Solve for the charges on the surface of the geometry by using a fast multipole method (FMM) and taking into account the specified excitation. The FMM works by diving the geometry up into boxes, and using approximation formulas to compute the potential interaction of elements that are 'far apart'.

Parameters

excitation : Excitation
The excitation that produces the resulting field.
n_box : int
The maximum number of triangles to put into every box when dividing up the geometry. A larger number usually improves accuracy (and sometimes performance) but increases memory usage.
l_max : int
The order of the multipole expansions used to compute the far-away interactions. A larger number improves accuracy but increases the solve time.
rtol : float
The relative tolerance to achieve to stop the iterative solver: norm(b - A @ x) <= rtol*norm(b) where b is the right hand side and A the matrix.
preexisting_field : Field, optional
An externally applied field (for example a ConstantElectrostaticField) that is present before the geometry is introduced. It is taken into account when computing the induced charges on dielectric materials.

Returns

Field3DBem

def solve_fmm_superposition(excitation, n_box=256, l_max=12, rtol=1e-08, preexisting_field=None)
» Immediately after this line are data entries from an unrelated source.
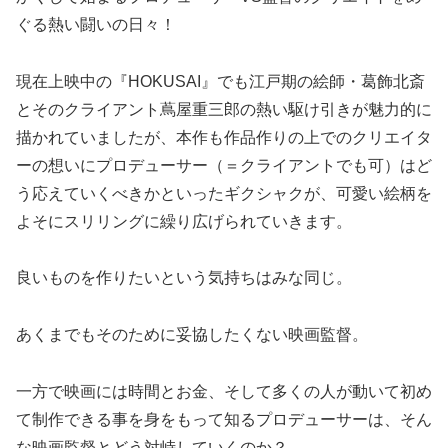
ぐる熱い闘いの日々！
現在上映中の『HOKUSAI』でも江戸期の絵師・葛飾北斎
とそのクライアント蔦屋重三郎の熱い駆け引きが魅力的に
描かれていましたが、本作も作品作りの上でのクリエイタ
ーの想いにプロデューサー（＝クライアントでも可）はど
う応えていくべきかといったギクシャクが、可愛い絵柄を
よそにスリリングに繰り広げられていきます。
良いものを作りたいという気持ちはみな同じ。
あくまでもそのために妥協したくない映画監督。
一方で映画には時間とお金、そして多くの人が動いて初め
て制作できる事を身をもって知るプロデューサーは、そん
な映画監督とどう対峙していくのか？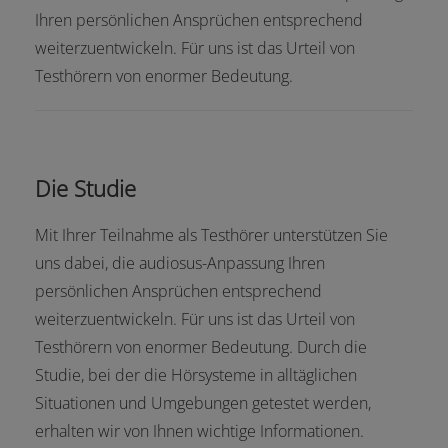
Ihren persönlichen Ansprüchen entsprechend
weiterzuentwickeln. Für uns ist das Urteil von
Testhörern von enormer Bedeutung.
Die Studie
Mit Ihrer Teilnahme als Testhörer unterstützen Sie
uns dabei, die audiosus-Anpassung Ihren
persönlichen Ansprüchen entsprechend
weiterzuentwickeln. Für uns ist das Urteil von
Testhörern von enormer Bedeutung. Durch die
Studie, bei der die Hörsysteme in alltäglichen
Situationen und Umgebungen getestet werden,
erhalten wir von Ihnen wichtige Informationen.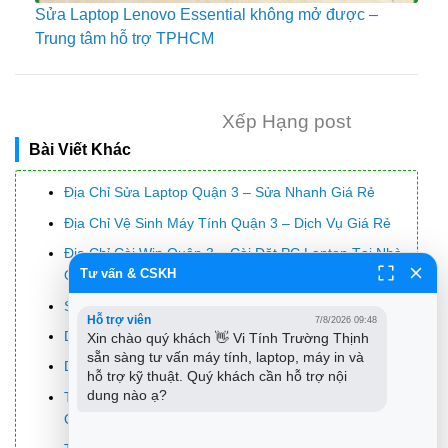
Sửa Laptop Lenovo Essential không mở được –
Trung tâm hỗ trợ TPHCM
Xếp Hạng post
Bài Viết Khác
Địa Chỉ Sửa Laptop Quận 3 – Sửa Nhanh Giá Rẻ
Địa Chỉ Vệ Sinh Máy Tính Quận 3 – Dịch Vụ Giá Rẻ
Địa Chỉ Cài Win Quận 3 – Cài Đặt PC Laptop Tại Nhà
Tư vấn & CSKH
Q3
Sửa Wifi Tại Nhà Quận 4
Hỗ trợ viên
7/8/2026 09:48
Dịch Vụ Cài Lại Windows 7,8,10 Tận Nhà Quận 4
Xin chào quý khách 👋 Vi Tính Trường Thịnh 
sẵn sàng tư vấn máy tính, laptop, máy in và 
Dịch Vụ Cài Lại Windows 7,8,10 Tận Nhà Quận 3
hỗ trợ kỹ thuật. Quý khách cần hỗ trợ nội 
dung nào ạ?
Tuyển Thợ Sửa Máy Tính – Thợ Sửa Máy In Tại
Quận 4 Lương Trên 10tr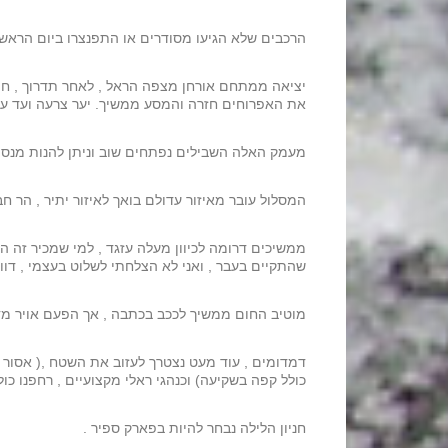
הרכבים שלא הגיעו מסודרים או התפנצרו ביום הראשון ונאלצו 
יציאה ממתחם אורחן מצפה הראל , לאחר תדרוך , חידוד
את האפרוחים חזרה והמסע ממשיך. יער צרעה ועד עמק האלה , שבילים סבוכים ,פניות בכל 0
מעמק האלה השבילים נפתחים שוב וניתן להנות מנסי
המסלול עובר מאיזור עדולם בואך לאיזור יתיר , הר ח
ממשיכים דרומה לכיוון מעלה עזגד , למי שמכיר זה 
שהתקיים בעבר , ואני לא הצלחתי לשלוט בעצמי , דווש
מוטיב החום ממשיך לככב בכתבה , אך הפעם אויר מדב
דמדומים , עוד מעט נצטרך לעזוב את השטח ,( אסור 
כולל קפה בשקיעה) וכנהגי ראלי מקצועיים , רחפנו כו
חניון הלילה נבחר להיות בפארק ספיר .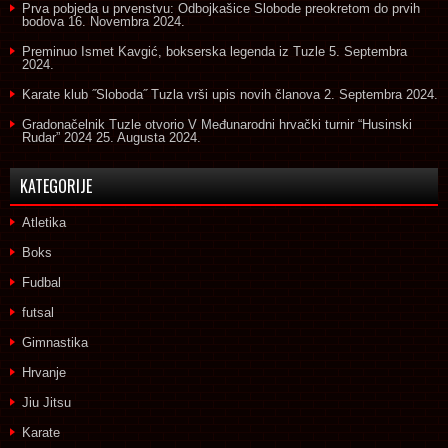
Prva pobjeda u prvenstvu: Odbojkašice Slobode preokretom do prvih
bodova
16. Novembra 2024.
Preminuo Ismet Kavgić, bokserska legenda iz Tuzle
5. Septembra
2024.
Karate klub ˝Sloboda˝ Tuzla vrši upis novih članova
2. Septembra 2024.
Gradonačelnik Tuzle otvorio V Međunarodni hrvački turnir “Husinski
Rudar” 2024
25. Augusta 2024.
KATEGORIJE
Atletika
Boks
Fudbal
futsal
Gimnastika
Hrvanje
Jiu Jitsu
Karate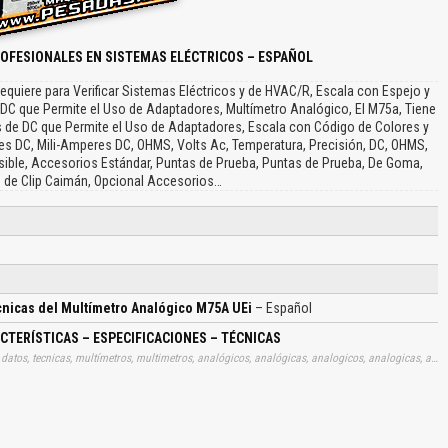
OFESIONALES EN SISTEMAS ELÉCTRICOS – ESPAÑOL
quiere para Verificar Sistemas Eléctricos y de HVAC/R, Escala con Espejo y
 DC que Permite el Uso de Adaptadores, Multímetro Analógico, El M75a, Tiene
lts de DC que Permite el Uso de Adaptadores, Escala con Código de Colores y
es DC, Mili-Amperes DC, OHMS, Volts Ac, Temperatura, Precisión, DC, OHMS,
usible, Accesorios Estándar, Puntas de Prueba, Puntas de Prueba, De Goma,
 de Clip Caimán, Opcional Accesorios…
cnicas del Multímetro Analógico M75A UEi
– Español
TERÍSTICAS – ESPECIFICACIONES – TÉCNICAS
Tags: catalogo, especificaciones, gratis, detalles, informacion, datos, tecnicas, multímetros, multimetros, analógicos, analógicas, analogicos, analogicas, aprender, descargas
When using superposition multiple fields are computed. Each field corresponds with an excitation of an electrode that was assigned a non-zero fixed voltage (or current) value. This is useful when a geometry needs to be analyzed for many different voltage (or current) settings. In this case taking a linear superposition of the returned fields allows to select a different voltage 'setting' without inducing any computational cost. Note that unlike the direct method the fast multipole method (FMM) uses an iterative solver and therefore needs to redo the entire solve step for every unity excitation.

Parameters

excitation : Excitation
The excitation that produces the resulting field.
n_box : int
The maximum number of triangles to put into every box when dividing up the geometry. A larger number usually improves accuracy (and sometimes performance) but increases memory usage.
l_max : int
The order of the multipole expansions used to compute the far-away interactions. A larger number improves accuracy but increases the solve time.
rtol : float
The relative tolerance to achieve to stop the iterative solver: norm(b - A @ x) <= rtol*norm(b) where b is the right hand side and A the matrix.
preexisting_field : Field, optional
An externally applied field (for example a ConstantElectrostaticField) that is present before the geometry is introduced. It is taken into account when computing the induced charges on dielectric materials.

Returns

FieldSuperposition Each key is the name of an electrode on which a voltage (or current) was applied, the corresponding values are the fields.